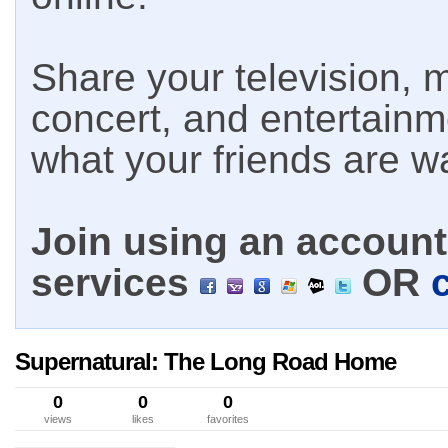
Share your television, m
concert, and entertain
what your friends are w
Join using an account 
services
OR
Supernatural: The Long Road Home
0
0
0
views
likes
favorites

———

▸ **To do**: From the first line to the last, write out the data above exactly. Omit the pictures.

▸ **Output for this exercise**:
Share your television, m
concert, and entertain
what your friends are w
Join using an account 
services
OR
Supernatural: The Long Road Home
0
0
0
views
likes
favorites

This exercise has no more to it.